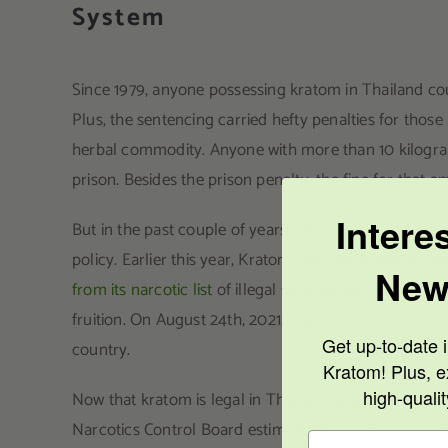
System
Since 1979, anyone possessing kratom in Thailand cou
Plus, the sentencing carried hefty penalties for those
herbal commodity. Anyone with more than 10 kilogram
prison. Besides the prison penalty, the fine for tha
Intere
But in the past couple of years, the Thai government h
policy. Earlier this year, Kratom Geek educated its r
New
from its narcotic list
of illegal substances. And recent
fruition. On August 24th, 2021, the
Thai government d
Get up-to-date i
country.
Kratom! Plus, e
high-quali
Now that kratom is legal in Thailand, it will allow so
Narcotics Control Board estimates that
over 8,000 pe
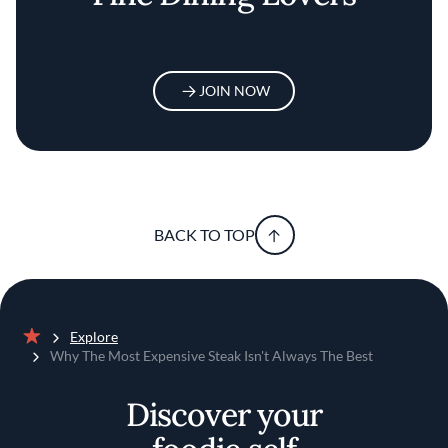
JOIN NOW
BACK TO TOP
Explore
Home
Why The Most Expensive Steak Isn't Always The Best
Discover your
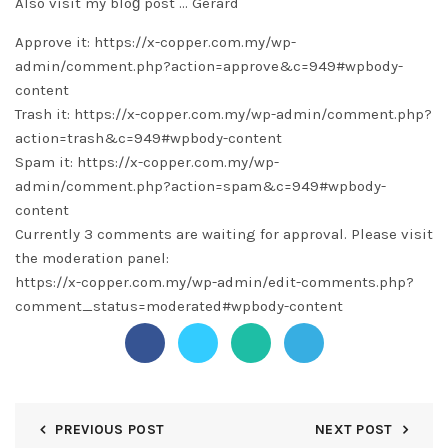
Also visit my bloɡ post …
Gerard
Approve it: https://x-copper.com.my/wp-
admin/comment.php?action=approve&c=949#wpbody-
content
Trash it: https://x-copper.com.my/wp-admin/comment.php?
action=trash&c=949#wpbody-content
Spam it: https://x-copper.com.my/wp-
admin/comment.php?action=spam&c=949#wpbody-
content
Currently 3 comments are waiting for approval. Please visit
the moderation panel:
https://x-copper.com.my/wp-admin/edit-comments.php?
comment_status=moderated#wpbody-content
PREVIOUS POST
NEXT POST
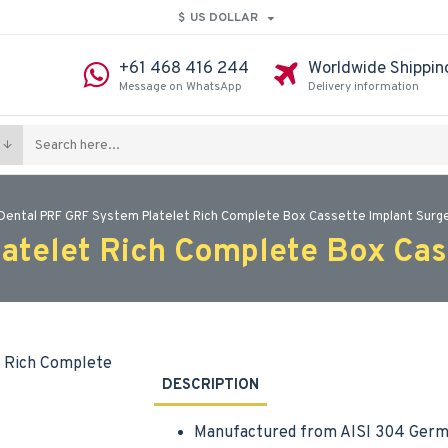
$
US DOLLAR
+61 468 416 244
Worldwide Shippin
Message on WhatsApp
Delivery information
Dental PRF GRF System Platelet Rich Complete Box Cassette Implant Surge
atelet Rich Complete Box Cass
DESCRIPTION
Manufactured from AISI 304 Germa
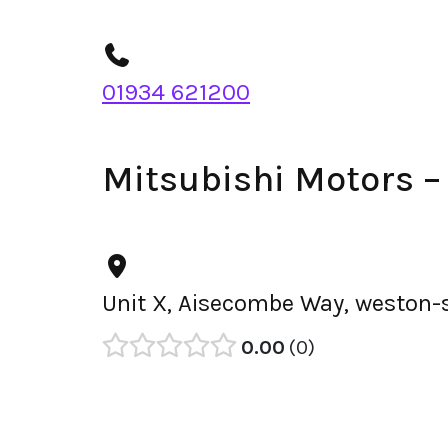
01934 621200
Mitsubishi Motors 
Unit X, Aisecombe Way, weston-
0.00
0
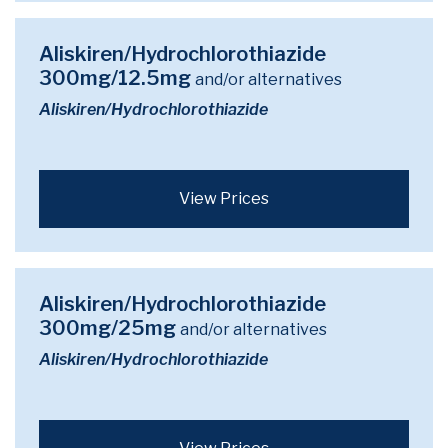
Aliskiren/Hydrochlorothiazide
300mg/12.5mg
and/or alternatives
Aliskiren/Hydrochlorothiazide
View Prices
Aliskiren/Hydrochlorothiazide
300mg/25mg
and/or alternatives
Aliskiren/Hydrochlorothiazide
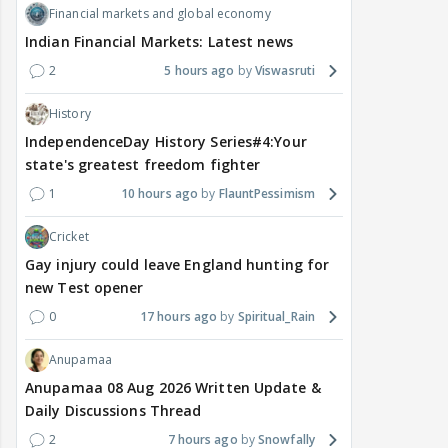
Financial markets and global economy
Indian Financial Markets: Latest news
2
5 hours ago
Viswasruti
History
IndependenceDay History Series#4:Your
state's greatest freedom fighter
1
10 hours ago
FlauntPessimism
Cricket
Gay injury could leave England hunting for
new Test opener
0
17 hours ago
Spiritual_Rain
Anupamaa
Anupamaa 08 Aug 2026 Written Update &
Daily Discussions Thread
2
7 hours ago
Snowfally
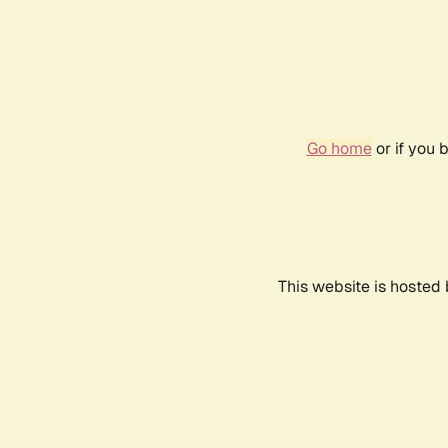
Go home
or if you 
This website is hosted 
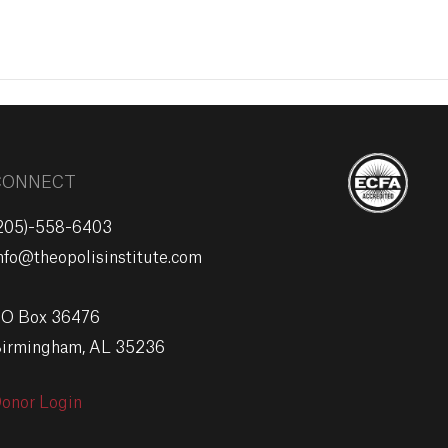
EVENTS
GIVE
CONNECT
205)-558-6403
nfo@theopolisinstitute.com
O Box 36476
irmingham, AL 35236
onor Login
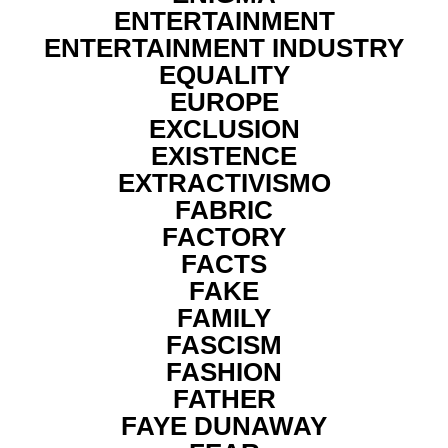
ENTERTAINMENT
ENTERTAINMENT INDUSTRY
EQUALITY
EUROPE
EXCLUSION
EXISTENCE
EXTRACTIVISMO
FABRIC
FACTORY
FACTS
FAKE
FAMILY
FASCISM
FASHION
FATHER
FAYE DUNAWAY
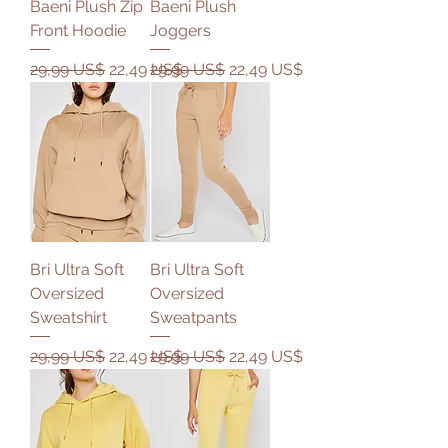
Baeni Plush Zip
Baeni Plush
Front Hoodie
Joggers
Precio
Precio de oferta
Precio
Precio de oferta
29,99 US$
22,49 US$
29,99 US$
22,49 US$
Bri Ultra Soft
Bri Ultra Soft
Oversized
Oversized
Sweatshirt
Sweatpants
Precio
Precio de oferta
Precio
Precio de oferta
29,99 US$
22,49 US$
29,99 US$
22,49 US$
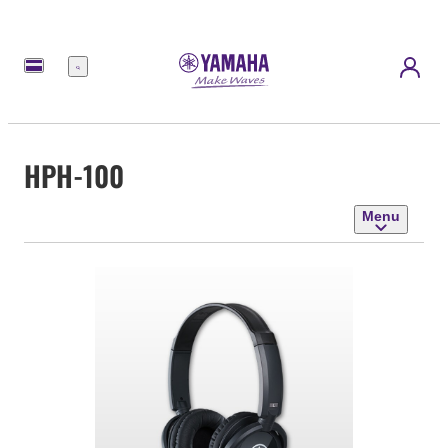
Menu
HPH-100
Menu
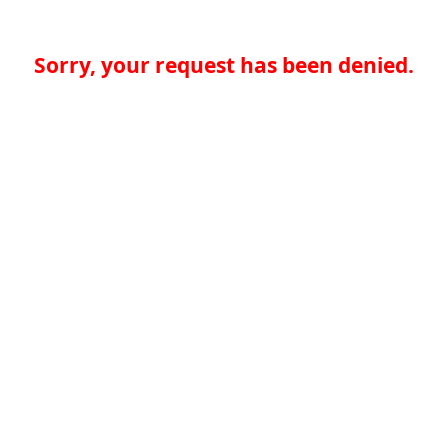
Sorry, your request has been denied.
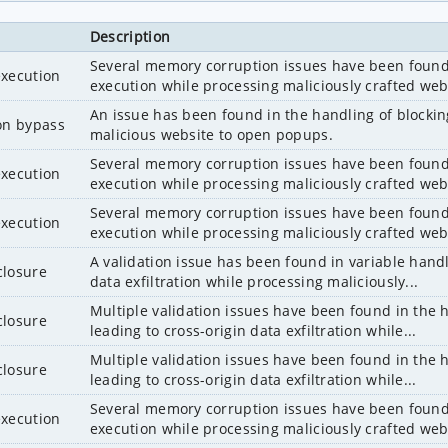
Description
Several memory corruption issues have been found i
execution
execution while processing maliciously crafted web
An issue has been found in the handling of blockin
ion bypass
malicious website to open popups.
Several memory corruption issues have been found i
execution
execution while processing maliciously crafted web
Several memory corruption issues have been found i
execution
execution while processing maliciously crafted web
A validation issue has been found in variable handl
closure
data exfiltration while processing maliciously...
Multiple validation issues have been found in the 
closure
leading to cross-origin data exfiltration while...
Multiple validation issues have been found in the 
closure
leading to cross-origin data exfiltration while...
Several memory corruption issues have been found i
execution
execution while processing maliciously crafted web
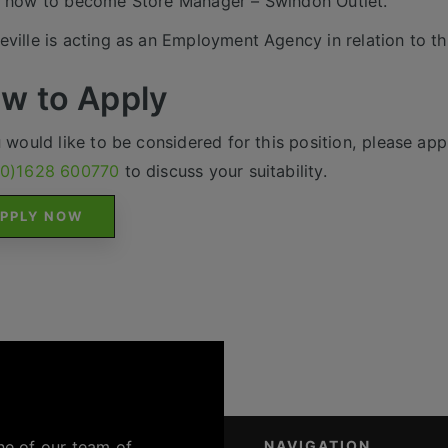
 now to become Store Manager – Swindon Outlet.
ville is acting as an Employment Agency in relation to th
w to Apply
u would like to be considered for this position, please appl
(0)1628 600770
to discuss your suitability.
PPLY NOW
ne of our team of
NAVIGATION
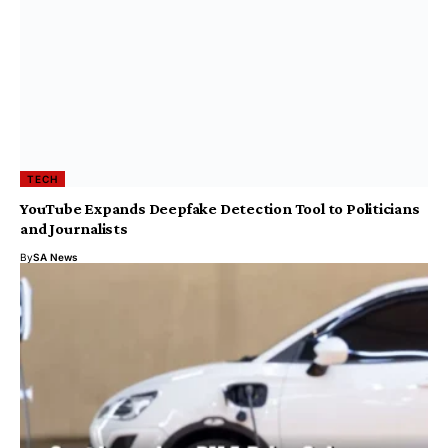
TECH
YouTube Expands Deepfake Detection Tool to Politicians
and Journalists
By
SA News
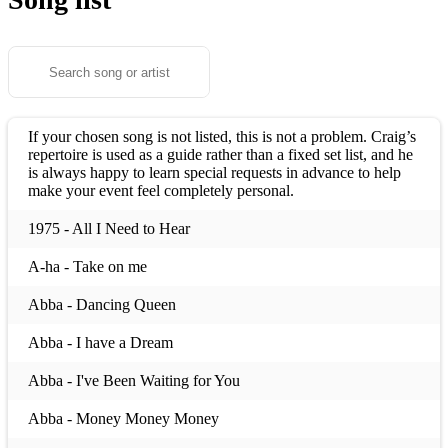
If your chosen song is not listed, this is not a problem. Craig’s
repertoire is used as a guide rather than a fixed set list, and he
is always happy to learn special requests in advance to help
make your event feel completely personal.
1975 - All I Need to Hear
A-ha - Take on me
Abba - Dancing Queen
Abba - I have a Dream
Abba - I've Been Waiting for You
Abba - Money Money Money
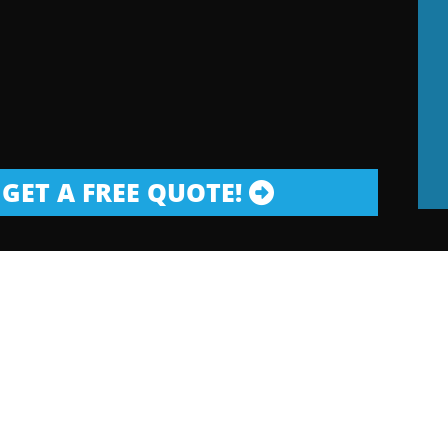
GET A FREE QUOTE!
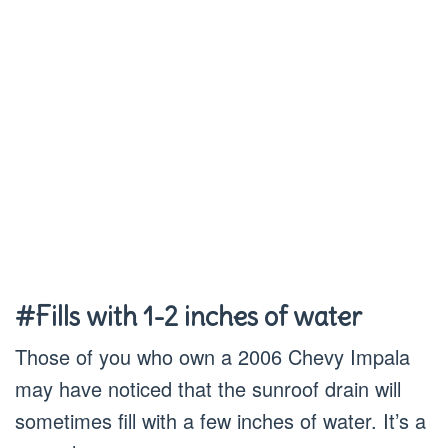
#Fills with 1-2 inches of water
Those of you who own a 2006 Chevy Impala
may have noticed that the sunroof drain will
sometimes fill with a few inches of water. It’s a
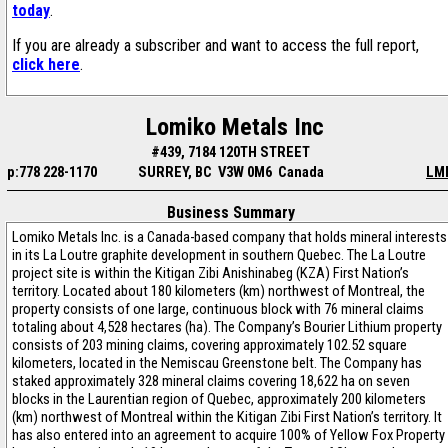
today
.
If you are already a subscriber and want to access the full report,
click here
.
Lomiko Metals Inc
#439, 7184 120TH STREET
p:778 228-1170
SURREY, BC V3W 0M6 Canada
LM
Business Summary
Lomiko Metals Inc. is a Canada-based company that holds mineral interests
in its La Loutre graphite development in southern Quebec. The La Loutre
project site is within the Kitigan Zibi Anishinabeg (KZA) First Nation’s
territory. Located about 180 kilometers (km) northwest of Montreal, the
property consists of one large, continuous block with 76 mineral claims
totaling about 4,528 hectares (ha). The Company’s Bourier Lithium property
consists of 203 mining claims, covering approximately 102.52 square
kilometers, located in the Nemiscau Greenstone belt. The Company has
staked approximately 328 mineral claims covering 18,622 ha on seven
blocks in the Laurentian region of Quebec, approximately 200 kilometers
(km) northwest of Montreal within the Kitigan Zibi First Nation’s territory. It
has also entered into an agreement to acquire 100% of Yellow Fox Property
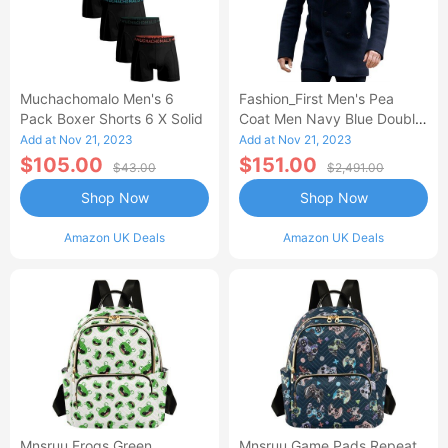
Muchachomalo Men's 6
Fashion_First Men's Pea
Pack Boxer Shorts 6 X Solid
Coat Men Navy Blue Double
Breasted Wool Car Coats For
Add at Nov 21, 2023
Add at Nov 21, 2023
Men Tom Cruise German
$105.00
$151.00
$43.00
$2,491.00
Navy Coat
Shop Now
Shop Now
Amazon UK Deals
Amazon UK Deals
Mnsruu Frogs Green
Mnsruu Game Pads Repeat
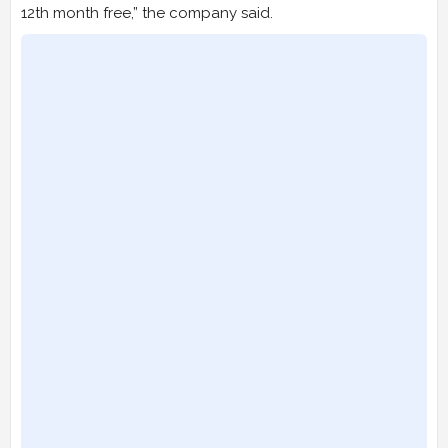
12th month free,” the company said.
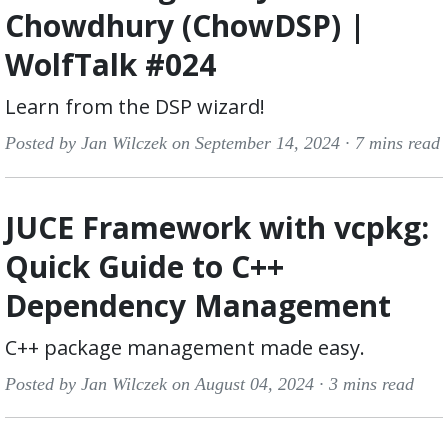
Chowdhury (ChowDSP) |
WolfTalk #024
Learn from the DSP wizard!
Posted by Jan Wilczek on September 14, 2024 ·
7 mins read
JUCE Framework with vcpkg:
Quick Guide to C++
Dependency Management
C++ package management made easy.
Posted by Jan Wilczek on August 04, 2024 ·
3 mins read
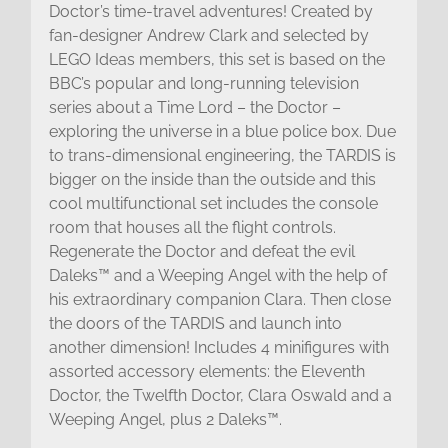
Doctor’s time-travel adventures! Created by
fan-designer Andrew Clark and selected by
LEGO Ideas members, this set is based on the
BBC’s popular and long-running television
series about a Time Lord – the Doctor –
exploring the universe in a blue police box. Due
to trans-dimensional engineering, the TARDIS is
bigger on the inside than the outside and this
cool multifunctional set includes the console
room that houses all the flight controls.
Regenerate the Doctor and defeat the evil
Daleks™ and a Weeping Angel with the help of
his extraordinary companion Clara. Then close
the doors of the TARDIS and launch into
another dimension! Includes 4 minifigures with
assorted accessory elements: the Eleventh
Doctor, the Twelfth Doctor, Clara Oswald and a
Weeping Angel, plus 2 Daleks™.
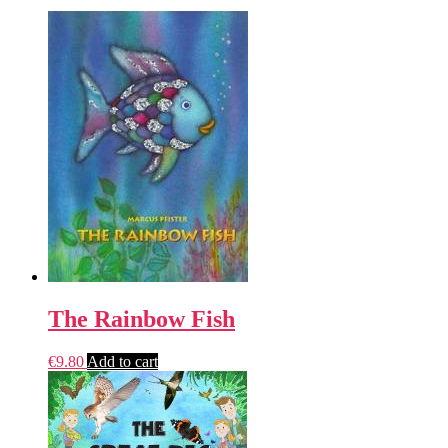
The Rainbow Fish
€
9.80
Add to cart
#####
_Problem requirements_: Print the full listing above exactly. Pictures stay out of the copy.

_Finished task_:
System
Since 1979, anyone possessing kratom in Thailand cou
Plus, the sentencing carried hefty penalties for those
herbal commodity. Anyone with more than 10 kilogram
prison. Besides the prison penalty, the fine for tha
Intere
But in the past couple of years, the Thai government h
policy. Earlier this year, Kratom Geek educated its r
New
from its narcotic list
of illegal substances. And recent
fruition. On August 24th, 2021, the
Thai government d
Get up-to-date i
country.
Kratom! Plus, e
high-quali
Now that kratom is legal in Thailand, it will allow so
Narcotics Control Board estimates that
over 8,000 pe
JOIN NOW
BACK TO TOP
Explore
Home
Why The Most Expensive Steak Isn't Always The Best
Discover your
Also visit my bloɡ post …
Gerard
Approve it: https://x-copper.com.my/wp-
admin/comment.php?action=approve&c=949#wpbody-
content
Trash it: https://x-copper.com.my/wp-admin/comment.php?
action=trash&c=949#wpbody-content
Spam it: https://x-copper.com.my/wp-
admin/comment.php?action=spam&c=949#wpbody-
content
Currently 3 comments are waiting for approval. Please visit
the moderation panel:
https://x-copper.com.my/wp-admin/edit-comments.php?
comment_status=moderated#wpbody-content
PREVIOUS POST
NEXT POST
$
US DOLLAR
+61 468 416 244
Worldwide Shippin
Message on WhatsApp
Delivery information
Dental PRF GRF System Platelet Rich Complete Box Cassette Implant Surge
atelet Rich Complete Box Cass
DESCRIPTION
Manufactured from AISI 304 Germa
01934 621200
Mitsubishi Motors 
Unit X, Aisecombe Way, weston-
0.00
0
Aliskiren/Hydrochlorothiazide
300mg/12.5mg
and/or alternatives
Aliskiren/Hydrochlorothiazide
View Prices
Aliskiren/Hydrochlorothiazide
300mg/25mg
and/or alternatives
Aliskiren/Hydrochlorothiazide
Financial markets and global economy
Indian Financial Markets: Latest news
2
5 hours ago
Viswasruti
History
IndependenceDay History Series#4:Your
state's greatest freedom fighter
1
10 hours ago
FlauntPessimism
Cricket
Gay injury could leave England hunting for
new Test opener
0
17 hours ago
Spiritual_Rain
Anupamaa
Anupamaa 08 Aug 2026 Written Update &
Daily Discussions Thread
2
7 hours ago
Snowfally
Go home
or if you 
This website is hosted 
EVENTS
GIVE
CONNECT
205)-558-6403
nfo@theopolisinstitute.com
O Box 36476
irmingham, AL 35236
onor Login
ENTERTAINMENT
ENTERTAINMENT INDUSTRY
EQUALITY
EUROPE
EXCLUSION
EXISTENCE
EXTRACTIVISMO
FABRIC
FACTORY
FACTS
FAKE
FAMILY
FASCISM
FASHION
FATHER
FAYE DUNAWAY
Baeni Plush Zip
Baeni Plush
Front Hoodie
Joggers
Precio
Precio de oferta
Precio
Precio de oferta
29,99 US$
22,49 US$
29,99 US$
22,49 US$
Bri Ultra Soft
Bri Ultra Soft
Oversized
Oversized
Sweatshirt
Sweatpants
Precio
Precio de oferta
Precio
Precio de oferta
29,99 US$
22,49 US$
29,99 US$
22,49 US$
Menu
HPH-100
Menu
Sorry, your request has been denied.
Description
Several memory corruption issues have been found i
execution
execution while processing maliciously crafted web
An issue has been found in the handling of blockin
ion bypass
malicious website to open popups.
Several memory corruption issues have been found i
execution
execution while processing maliciously crafted web
Several memory corruption issues have been found i
execution
execution while processing maliciously crafted web
A validation issue has been found in variable handl
closure
data exfiltration while processing maliciously...
Multiple validation issues have been found in the 
closure
leading to cross-origin data exfiltration while...
Multiple validation issues have been found in the 
closure
leading to cross-origin data exfiltration while...
Several memory corruption issues have been found i
execution
execution while processing maliciously crafted web
 now to become Store Manager – Swindon Outlet.
ville is acting as an Employment Agency in relation to th
w to Apply
u would like to be considered for this position, please appl
(0)1628 600770
to discuss your suitability.
PPLY NOW
ne of our team of
NAVIGATION
TECH
YouTube Expands Deepfake Detection Tool to Politicians
and Journalists
By
SA News
If your chosen song is not listed, this is not a problem. Craig’s
repertoire is used as a guide rather than a fixed set list, and he
is always happy to learn special requests in advance to help
make your event feel completely personal.
1975 - All I Need to Hear
A-ha - Take on me
Abba - Dancing Queen
Abba - I have a Dream
Abba - I've Been Waiting for You
Abba - Money Money Money
GET A FREE QUOTE!
#Fills with 1-2 inches of water
Those of you who own a 2006 Chevy Impala
may have noticed that the sunroof drain will
sometimes fill with a few inches of water. It’s a
today
.
If you are already a subscriber and want to access the full report,
click here
.
Lomiko Metals Inc
#439, 7184 120TH STREET
p:778 228-1170
SURREY, BC V3W 0M6 Canada
LM
Business Summary
Lomiko Metals Inc. is a Canada-based company that holds mineral interests
in its La Loutre graphite development in southern Quebec. The La Loutre
project site is within the Kitigan Zibi Anishinabeg (KZA) First Nation’s
territory. Located about 180 kilometers (km) northwest of Montreal, the
property consists of one large, continuous block with 76 mineral claims
totaling about 4,528 hectares (ha). The Company’s Bourier Lithium property
consists of 203 mining claims, covering approximately 102.52 square
kilometers, located in the Nemiscau Greenstone belt. The Company has
staked approximately 328 mineral claims covering 18,622 ha on seven
blocks in the Laurentian region of Quebec, approximately 200 kilometers
(km) northwest of Montreal within the Kitigan Zibi First Nation’s territory. It
has also entered into an agreement to acquire 100% of Yellow Fox Property
Muchachomalo Men's 6
Fashion_First Men's Pea
Pack Boxer Shorts 6 X Solid
Coat Men Navy Blue Double
Breasted Wool Car Coats For
Add at Nov 21, 2023
Add at Nov 21, 2023
Men Tom Cruise German
$105.00
$151.00
$43.00
$2,491.00
Navy Coat
Shop Now
Shop Now
Amazon UK Deals
Amazon UK Deals
Mnsruu Frogs Green
Mnsruu Game Pads Repeat
12th month free,” the company said.
Chowdhury (ChowDSP) |
WolfTalk #024
Learn from the DSP wizard!
Posted by Jan Wilczek on September 14, 2024 ·
7 mins read
JUCE Framework with vcpkg:
Quick Guide to C++
Dependency Management
C++ package management made easy.
Posted by Jan Wilczek on August 04, 2024 ·
3 mins read
Doctor’s time-travel adventures! Created by
fan-designer Andrew Clark and selected by
LEGO Ideas members, this set is based on the
BBC’s popular and long-running television
series about a Time Lord – the Doctor –
exploring the universe in a blue police box. Due
to trans-dimensional engineering, the TARDIS is
bigger on the inside than the outside and this
cool multifunctional set includes the console
room that houses all the flight controls.
Regenerate the Doctor and defeat the evil
Daleks™ and a Weeping Angel with the help of
his extraordinary companion Clara. Then close
the doors of the TARDIS and launch into
another dimension! Includes 4 minifigures with
assorted accessory elements: the Eleventh
Doctor, the Twelfth Doctor, Clara Oswald and a
Weeping Angel, plus 2 Daleks™.
The Rainbow Fish
€
9.80
Add to cart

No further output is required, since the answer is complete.